# Exercise directions:
Copy each entry below exactly.

# Records supplied:
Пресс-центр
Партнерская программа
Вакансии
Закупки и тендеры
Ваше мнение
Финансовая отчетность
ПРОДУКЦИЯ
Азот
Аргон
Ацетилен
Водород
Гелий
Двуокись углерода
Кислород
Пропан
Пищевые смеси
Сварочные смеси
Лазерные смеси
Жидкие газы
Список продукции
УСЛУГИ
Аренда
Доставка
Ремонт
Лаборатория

# Written solution:
Пресс-центр
Партнерская программа
Вакансии
Закупки и тендеры
Ваше мнение
Финансовая отчетность
ПРОДУКЦИЯ
Азот
Аргон
Ацетилен
Водород
Гелий
Двуокись углерода
Кислород
Пропан
Пищевые смеси
Сварочные смеси
Лазерные смеси
Жидкие газы
Список продукции
УСЛУГИ
Аренда
Доставка
Ремонт
Лаборатория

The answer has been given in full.